Each record that follows should be repeated exactly, with no pictures carried over.

• • • • • • •

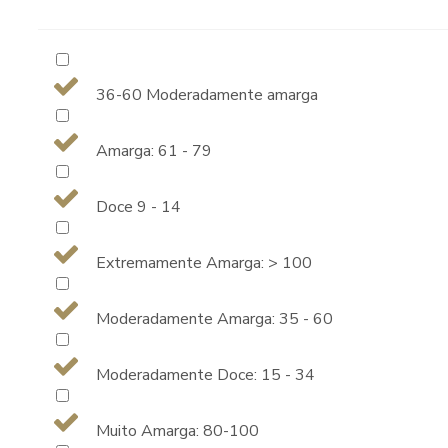
36-60 Moderadamente amarga
Amarga: 61 - 79
Doce 9 - 14
Extremamente Amarga: > 100
Moderadamente Amarga: 35 - 60
Moderadamente Doce: 15 - 34
Muito Amarga: 80-100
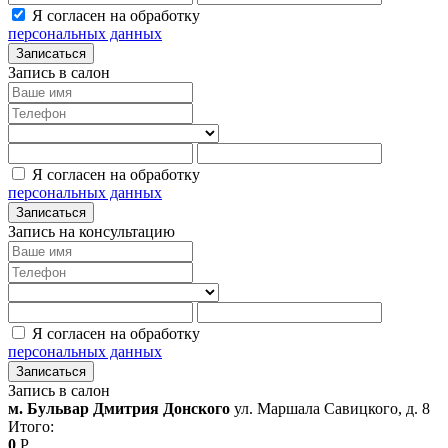
Я согласен на обработку
персональных данных
Записаться
Запись в салон
Я согласен на обработку
персональных данных
Записаться
Запись на консультацию
Я согласен на обработку
персональных данных
Записаться
Запись в салон
м. Бульвар Дмитрия Донского
ул. Маршала Савицкого, д. 8
Итого:
0
Р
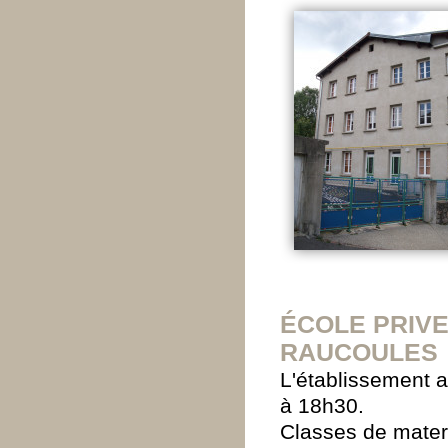
ÉCOLE PRIVE
RAUCOULES
L'établissement a
à 18h30.
Classes de mater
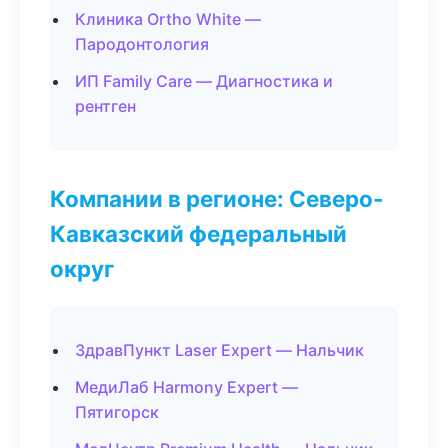
Клиника Ortho White —
Пародонтология
ИП Family Care — Диагностика и
рентген
Компании в регионе: Северо-
Кавказский федеральный
округ
ЗдравПункт Laser Expert — Нальчик
МедиЛаб Harmony Expert —
Пятигорск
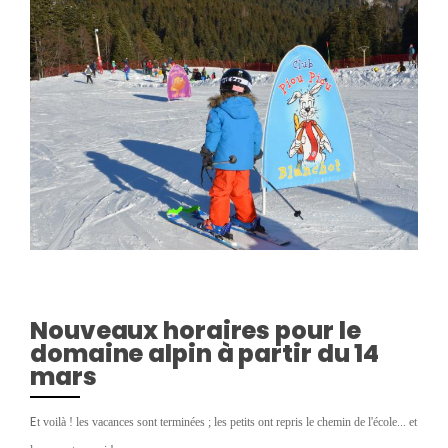
Nouveaux horaires pour le
domaine alpin à partir du 14
mars
E
t voilà ! les vacances sont terminées ; les petits ont repris le chemin de l'école... et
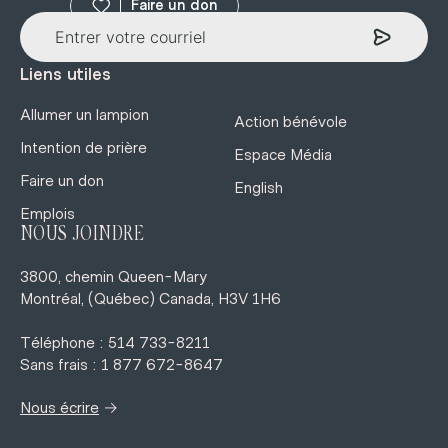
Faire un don
Liens utiles
Allumer un lampion
Action bénévole
Intention de prière
Espace Média
Faire un don
English
Emplois
NOUS JOINDRE
3800, chemin Queen-Mary
Montréal, (Québec) Canada, H3V 1H6
Téléphone : 514 733-8211
Sans frais : 1 877 672-8647
→
Nous écrire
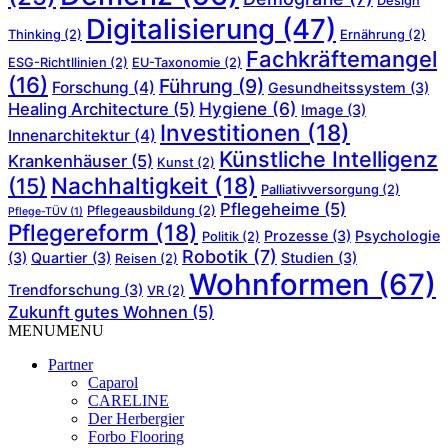
Design
Digitalisierung
(47)
Thinking
(2)
Ernährung
(2)
Fachkräftemangel
ESG-Richtllinien
(2)
EU-Taxonomie
(2)
(16)
Führung
(9)
Forschung
(4)
Gesundheitssystem
(3)
Hygiene
(6)
Healing Architecture
(5)
Image
(3)
Investitionen
(18)
Innenarchitektur
(4)
Künstliche Intelligenz
Krankenhäuser
(5)
Kunst
(2)
Nachhaltigkeit
(18)
(15)
Palliativversorgung
(2)
Pflegeheime
(5)
Pflegeausbildung
(2)
Pflege-TÜV
(1)
Pflegereform
(18)
Prozesse
(3)
Psychologie
Politik
(2)
Robotik
(7)
(3)
Quartier
(3)
Studien
(3)
Reisen
(2)
Wohnformen
(67)
Trendforschung
(3)
VR
(2)
Zukunft gutes Wohnen
(5)
MENU
MENU
Partner
Caparol
CARELINE
Der Herbergier
Forbo Flooring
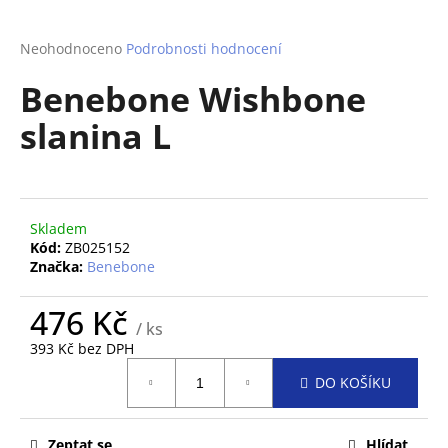
a
j
Průměrné
Neohodnoceno
Podrobnosti hodnocení
hodnocení
í
Benebone Wishbone
produktu
t
je
slanina L
?
0,0
z
5
hvězdiček.
Skladem
HLEDAT
Kód:
ZB025152
Značka:
Benebone
476 Kč
D
/ ks
o
393 Kč bez DPH
p
Měrná
o
DO KOŠÍKU
cena:
r
u
Zeptat se
Hlídat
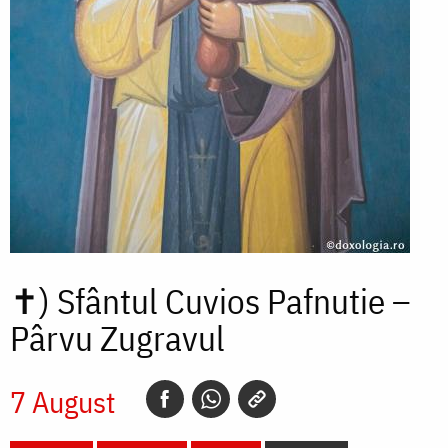
✝)
Sfântul Cuvios Pafnutie –
Pârvu Zugravul
7 August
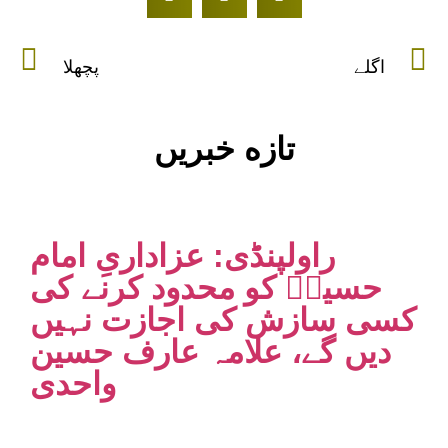
اگلے
پچھلا
تازه خبریں
راولپنڈی: عزاداریِ امام
حسینؑ کو محدود کرنے کی
کسی سازش کی اجازت نہیں
دیں گے، علامہ عارف حسین
واحدی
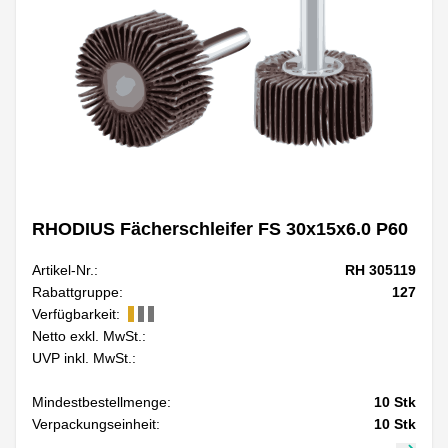
RHODIUS Fächerschleifer FS 30x15x6.0 P60
Artikel-Nr.:
RH 305119
Rabattgruppe:
127
Verfügbarkeit:
Netto exkl. MwSt.:
UVP inkl. MwSt.:
Mindestbestellmenge:
10
Stk
Verpackungseinheit:
10
Stk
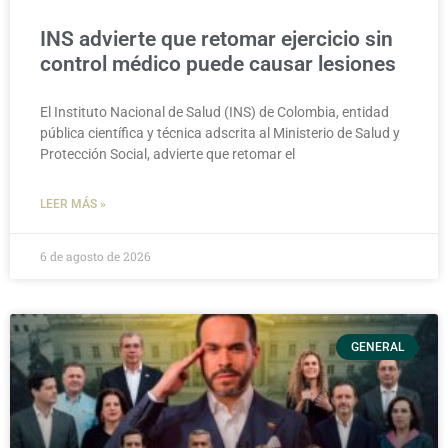
INS advierte que retomar ejercicio sin
control médico puede causar lesiones
El Instituto Nacional de Salud (INS) de Colombia, entidad
pública científica y técnica adscrita al Ministerio de Salud y
Protección Social, advierte que retomar el
LEER MÁS »
6 de agosto de 2026
GENERAL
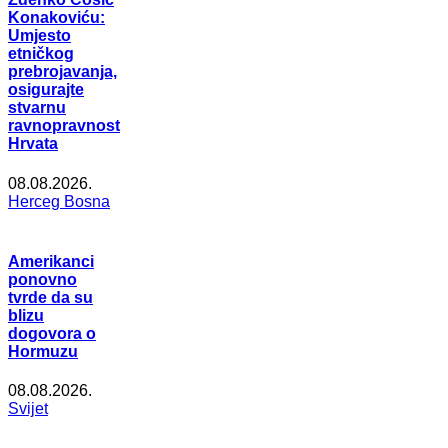
Konakoviću:
Umjesto
etničkog
prebrojavanja,
osigurajte
stvarnu
ravnopravnost
Hrvata
08.08.2026.
Herceg Bosna
Amerikanci
ponovno
tvrde da su
blizu
dogovora o
Hormuzu
08.08.2026.
Svijet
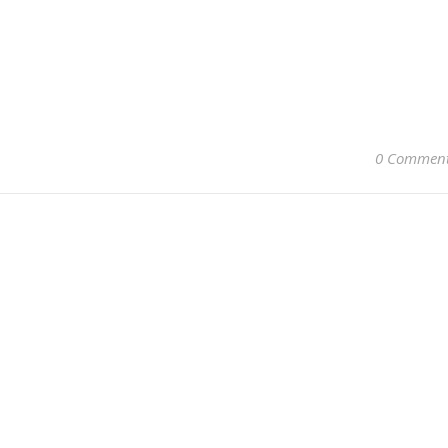
0 Commen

• • • • • • •

Response ::
36-60 Moderadamente amarga
Amarga: 61 - 79
Doce 9 - 14
Extremamente Amarga: > 100
Moderadamente Amarga: 35 - 60
Moderadamente Doce: 15 - 34
Muito Amarga: 80-100
Я согласен на обработку
персональных данных
Записаться
Запись в салон
Я согласен на обработку
персональных данных
Записаться
Запись на консультацию
Я согласен на обработку
персональных данных
Записаться
Запись в салон
м. Бульвар Дмитрия Донского
ул. Маршала Савицкого, д. 8
Итого:
0
Р
ÉCOLE PRIVE
RAUCOULES
L'établissement a
à 18h30.
Classes de mater
Клиника Ortho White —
Пародонтология
ИП Family Care — Диагностика и
рентген
Компании в регионе: Северо-
Кавказский федеральный
округ
ЗдравПункт Laser Expert — Нальчик
МедиЛаб Harmony Expert —
Пятигорск
Nouveaux horaires pour le
domaine alpin à partir du 14
mars
E
t voilà ! les vacances sont terminées ; les petits ont repris le chemin de l'école... et
Faire un don
Liens utiles
Allumer un lampion
Action bénévole
Intention de prière
Espace Média
Faire un don
English
Emplois
NOUS JOINDRE
3800, chemin Queen-Mary
Montréal, (Québec) Canada, H3V 1H6
Téléphone : 514 733-8211
Sans frais : 1 877 672-8647
→
Nous écrire
Design
Digitalisierung
(47)
Thinking
(2)
Ernährung
(2)
Fachkräftemangel
ESG-Richtllinien
(2)
EU-Taxonomie
(2)
(16)
Führung
(9)
Forschung
(4)
Gesundheitssystem
(3)
Hygiene
(6)
Healing Architecture
(5)
Image
(3)
Investitionen
(18)
Innenarchitektur
(4)
Künstliche Intelligenz
Krankenhäuser
(5)
Kunst
(2)
Nachhaltigkeit
(18)
(15)
Palliativversorgung
(2)
Pflegeheime
(5)
Pflegeausbildung
(2)
Pflege-TÜV
(1)
Pflegereform
(18)
Prozesse
(3)
Psychologie
Politik
(2)
Robotik
(7)
(3)
Quartier
(3)
Studien
(3)
Reisen
(2)
Wohnformen
(67)
Trendforschung
(3)
VR
(2)
Zukunft gutes Wohnen
(5)
MENU
MENU
Partner
Caparol
CARELINE
Der Herbergier
Forbo Flooring
a
j
Průměrné
Neohodnoceno
Podrobnosti hodnocení
hodnocení
í
Benebone Wishbone
produktu
t
je
slanina L
?
0,0
z
5
hvězdiček.
Skladem
HLEDAT
Kód:
ZB025152
Značka:
Benebone
476 Kč
D
/ ks
o
393 Kč bez DPH
p
Měrná
o
DO KOŠÍKU
cena:
r
u
Zeptat se
Hlídat
✝)
Sfântul Cuvios Pafnutie –
Pârvu Zugravul
7 August
اگلے
پچھلا
تازه خبریں
راولپنڈی: عزاداریِ امام
حسینؑ کو محدود کرنے کی
کسی سازش کی اجازت نہیں
دیں گے، علامہ عارف حسین
واحدی
RHODIUS Fächerschleifer FS 30x15x6.0 P60
Artikel-Nr.:
RH 305119
Rabattgruppe:
127
Verfügbarkeit:
Netto exkl. MwSt.:
UVP inkl. MwSt.:
Mindestbestellmenge:
10
Stk
Verpackungseinheit:
10
Stk
INS advierte que retomar ejercicio sin
control médico puede causar lesiones
El Instituto Nacional de Salud (INS) de Colombia, entidad
pública científica y técnica adscrita al Ministerio de Salud y
Protección Social, advierte que retomar el
LEER MÁS »
6 de agosto de 2026
GENERAL
Konakoviću:
Umjesto
etničkog
prebrojavanja,
osigurajte
stvarnu
ravnopravnost
Hrvata
08.08.2026.
Herceg Bosna
Amerikanci
ponovno
tvrde da su
blizu
dogovora o
Hormuzu
08.08.2026.
Svijet
0 Commen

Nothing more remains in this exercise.